In 2023, a global frenzy around artificial intelligence swept the world, fueled by the advent of ChatGPT. In China, where OpenAI chatbots are not available, startups and established technology companies have rushed to build their own AI models and applications, using the foundations of U.S. startups. Individual AI fans accessed his ChatGPT through his web of black market vendors, often keeping their accounts alive through unauthorized virtual private networks.
At first glance, generative AI is flourishing in China, but a closer look reveals otherwise.Despite the hype, the venture Capitalists are not as enthusiastic about this nascent technology as might be expected.
According to research firm CBInsight, China recorded about 232 investments in the AI field in 2023, a decrease of 38% from the previous year. The total amount raised by Chinese AI companies was about $2 billion, down 70% from the previous year.
Another report from a Chinese database shows a similar downward trend, but with further increases in funding. According to ITJuzi, China recorded 530 fundraising events in the AI field in the first 11 months of 2023, down 26% year-on-year. These investments amounted to a total of 63.1 billion yuan ($8.77 billion), down 38% year-on-year and significantly lower than the 2021 peak of 248.78 billion yuan.
The difference in investment size between the two reports may be due to differences in how funding rounds are aggregated. ITJuzi may have a better grasp of local funding activity than its international peers, especially as Chinese AI startups have become more cautious about raising US dollar funding. Many are now concerned about US regulatory scrutiny of the influx of US capital into AI businesses.
More broadly, the slowdown in China's AI funding is not entirely unexpected given the continued weakness in global VC investment. But Chinese AI startups face a unique set of obstacles. U.S. venture capital, which has historically been the main driver of growth in China's internet sector, has been in free fall since the beginning of the U.S.-China decoupling. l outlookAs Chinese tech companies' entry into the U.S. stock market has waned amid geopolitical tensions, investors have become more wary of backing hyped businesses without clear exit paths or monetization plans. Ta.
Additionally, the capital-intensive nature of AI startups, which require vast computing power and coupled with unproven business models, could discourage local RMB funds from taking risks.
While a few Chinese AI startups with venerable founders, such as Wang Xiaochuan's Baichuan and Kai-Fu Lee's 01.AI, can still raise large amounts of funding, the majority of small companies facing increasingly conservative investors. The task of developing China's equivalent of ChatGPT has fallen to deep-pocketed tech giants that have been hoarding AI chips, while resource-poor startups are building on open source and homegrown models. is exploring niche industrial applications.
Meanwhile, questions remain about the technical capabilities of China's large-scale language models, as developers face a prolonged AI chip shortage. As the US-China tech war intensifies, Washington has banned the export of Nvidia's high-end graphics processing equipment to China.

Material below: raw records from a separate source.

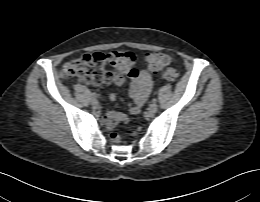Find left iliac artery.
Segmentation results:
<instances>
[{
  "instance_id": "44dca946",
  "label": "left iliac artery",
  "mask_w": 260,
  "mask_h": 202,
  "mask_svg": "<svg viewBox=\"0 0 260 202\" xmlns=\"http://www.w3.org/2000/svg\"><path fill=\"white\" fill-rule=\"evenodd\" d=\"M152 102H153V103H156V102H157V99H156V98H153V99H152Z\"/></svg>"
}]
</instances>
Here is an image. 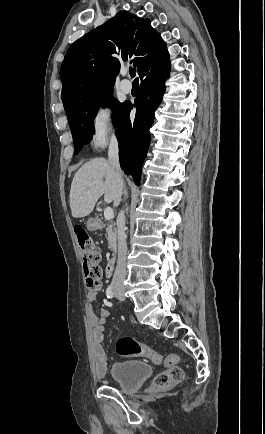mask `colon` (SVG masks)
<instances>
[{"label":"colon","mask_w":265,"mask_h":434,"mask_svg":"<svg viewBox=\"0 0 265 434\" xmlns=\"http://www.w3.org/2000/svg\"><path fill=\"white\" fill-rule=\"evenodd\" d=\"M74 234L77 238L80 254L83 260L84 277L87 288L92 292L101 290L102 271L99 266L100 249L93 242L86 228L82 225L74 226ZM119 356H143L146 349L141 346L132 336H124L119 339L115 346ZM153 360L162 364L167 369L157 374L153 381L152 388L157 391H167L172 389L177 383L183 380V370L176 366L177 357H163L160 354H153Z\"/></svg>","instance_id":"colon-1"}]
</instances>
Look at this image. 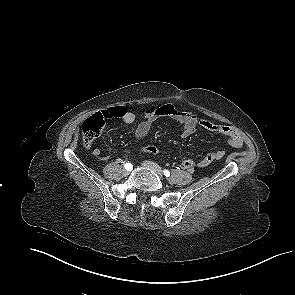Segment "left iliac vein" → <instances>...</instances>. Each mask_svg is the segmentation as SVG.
Masks as SVG:
<instances>
[{"label":"left iliac vein","mask_w":295,"mask_h":295,"mask_svg":"<svg viewBox=\"0 0 295 295\" xmlns=\"http://www.w3.org/2000/svg\"><path fill=\"white\" fill-rule=\"evenodd\" d=\"M143 166H145V167H147V168H150L151 170L155 171L156 174H157L161 179H163L162 170H161V168H160L156 163H153V162H150V161H144V162H143Z\"/></svg>","instance_id":"left-iliac-vein-1"}]
</instances>
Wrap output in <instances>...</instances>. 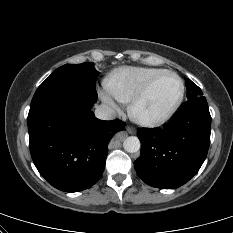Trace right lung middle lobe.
<instances>
[{"mask_svg": "<svg viewBox=\"0 0 233 233\" xmlns=\"http://www.w3.org/2000/svg\"><path fill=\"white\" fill-rule=\"evenodd\" d=\"M98 74L93 62L63 65L56 69L38 87L31 105L57 95L65 94H81L97 97L95 85Z\"/></svg>", "mask_w": 233, "mask_h": 233, "instance_id": "dd1d6c3e", "label": "right lung middle lobe"}]
</instances>
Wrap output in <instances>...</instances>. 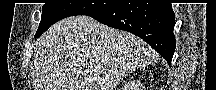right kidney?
Segmentation results:
<instances>
[{
  "instance_id": "right-kidney-1",
  "label": "right kidney",
  "mask_w": 216,
  "mask_h": 90,
  "mask_svg": "<svg viewBox=\"0 0 216 90\" xmlns=\"http://www.w3.org/2000/svg\"><path fill=\"white\" fill-rule=\"evenodd\" d=\"M136 88H141L140 84H138V86H136ZM127 90H135V88H134V86H133V88H128V86H127Z\"/></svg>"
}]
</instances>
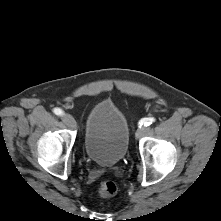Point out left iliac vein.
Returning a JSON list of instances; mask_svg holds the SVG:
<instances>
[{
    "label": "left iliac vein",
    "instance_id": "1",
    "mask_svg": "<svg viewBox=\"0 0 221 221\" xmlns=\"http://www.w3.org/2000/svg\"><path fill=\"white\" fill-rule=\"evenodd\" d=\"M148 128L147 127H139L136 131V138L139 139L141 138L146 132H147Z\"/></svg>",
    "mask_w": 221,
    "mask_h": 221
}]
</instances>
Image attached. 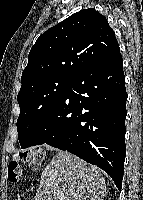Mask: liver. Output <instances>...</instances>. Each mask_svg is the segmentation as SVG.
<instances>
[{
	"label": "liver",
	"mask_w": 143,
	"mask_h": 200,
	"mask_svg": "<svg viewBox=\"0 0 143 200\" xmlns=\"http://www.w3.org/2000/svg\"><path fill=\"white\" fill-rule=\"evenodd\" d=\"M106 189L100 169L58 151L42 171L34 200H103Z\"/></svg>",
	"instance_id": "6515ba94"
}]
</instances>
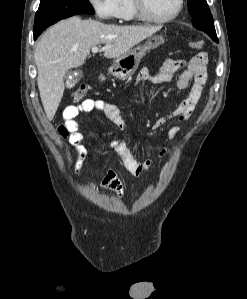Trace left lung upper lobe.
<instances>
[{
	"mask_svg": "<svg viewBox=\"0 0 247 299\" xmlns=\"http://www.w3.org/2000/svg\"><path fill=\"white\" fill-rule=\"evenodd\" d=\"M188 7L194 27L204 31L211 38H217L213 17L206 0H188Z\"/></svg>",
	"mask_w": 247,
	"mask_h": 299,
	"instance_id": "left-lung-upper-lobe-1",
	"label": "left lung upper lobe"
}]
</instances>
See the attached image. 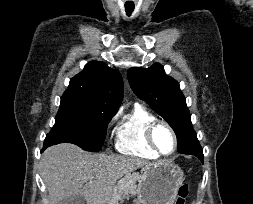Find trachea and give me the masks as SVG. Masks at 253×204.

Internally, tighter regulations are increasing compliance costs for AI startups. Unlike larger, well-funded startups, many startups lack the financial and bureaucratic resources to obtain the necessary AI licenses or meet state internet censorship requirements. Therefore, some companies are turning their focus to global markets, which creates another set of challenges. While regulatory and political uncertainty may be less glaring hurdles, these startups must contend with new user behaviors and an internet ecosystem that is completely disconnected from their home markets.
Adventurous AI companies may turn to foreign investors, perhaps U.S. investors, to seek funding and ultimately assist with go-to-market strategies.But before that can be done Dealing with US institutions requires appropriate corporate structures, offshore data storage solutions, and even foreign passports for founders so Silicon Valley investors don't worry about violating US regulations on China-related investments. Is required.
With limited funding available, 2024 may be a year of judgment for many AI startups in China.